"Dear daddy is dead, darling," the mother said to her in an awed whisper, kneeling at her side. "He could not come to Milly."

"Milly's daddy took Milly's flo'rs, and they died," the sad little voice protested; and the child softly whimpered upon the pillow.

"The child can't, of course, even remember her father," Major Walsh said, with impatience, being sick of the subject and the importance attached to it. "She was only two when he died."

"How can you tell what a child of two remembers?" Mrs Eddington asked. "She was very fond of Harry. I think she does remember."

Persistently, in her mind recurred an episode of the last day of her husband's life. He had carried his little daughter, laughing and prattling to him, down from the nursery, and had put her in her mother's arms. The child, when he turned to go, had clung to him. "Don't leave Milly, daddy. Take Milly too," she cried. Laughing, he had kissed her. "Not now—not now," he had said—"but later I will come and take Milly."

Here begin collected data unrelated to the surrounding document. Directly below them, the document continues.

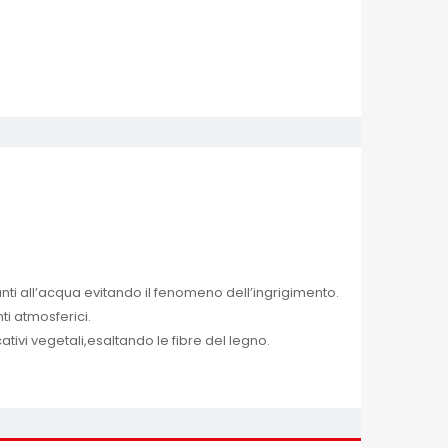
anti all’acqua evitando il fenomeno dell’ingrigimento.
ti atmosferici.
ativi vegetali,esaltando le fibre del legno.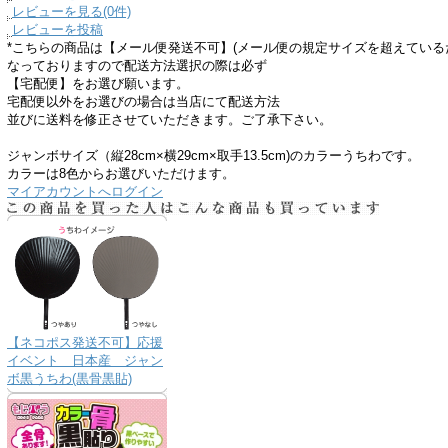
レビューを見る(0件)
レビューを投稿
*こちらの商品は【メール便発送不可】(メール便の規定サイズを超えている
なっておりますので配送方法選択の際は必ず
【宅配便】をお選び願います。
宅配便以外をお選びの場合は当店にて配送方法
並びに送料を修正させていただきます。ご了承下さい。
ジャンボサイズ（縦28cm×横29cm×取手13.5cm)のカラーうちわです。
カラーは8色からお選びいただけます。
マイアカウントへログイン
【ネコポス発送不可】応援
イベント 日本産 ジャン
ボ黒うちわ(黒骨黒貼)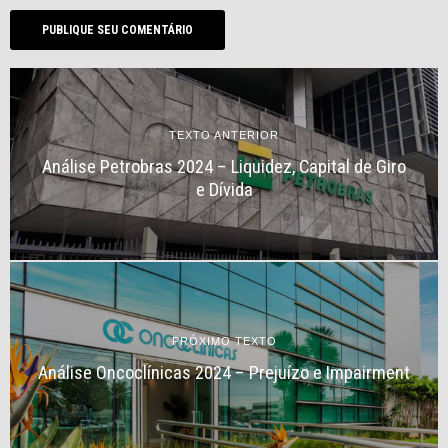
TEXTO ANTERIOR
Análise Petrobras 2024 – Liquidez, Capital de Giro
e Dívida
PRÓXIMO TEXTO
Análise Oncoclínicas 2024 – Prejuízo e Impairment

Then he had gone out, with a smile still on his face, and had fallen dead as he walked across the park.

It was inevitable that in these days the memory of her husband should more fully occupy the young widow's mind. He had died of heart disease; his child, it was now discovered, had a certain weakness of the heart. A superstitious feeling that she had not remembered him enough, and that this was her punishment, took possession of Mrs Eddington's brain. She remembered with remorse what had been occurring at the moment her child had fallen insensible among the primroses. On the very anniversary of her poor Harry's death she had forgotten him so far! Never would she forget him again.

The words the child spoke had recorded a mere delusion, the doctor told her, of the little dazed brain in the moment preceding unconsciousness; but for all that rational view, they awed the mother, haunted her.

"Milly's p'or flo'rs is dead. Milly's daddy took Milly's flo'rs and they died," Milly had said.

Never would Mrs Eddington leave her child, or forget Milly's daddy again.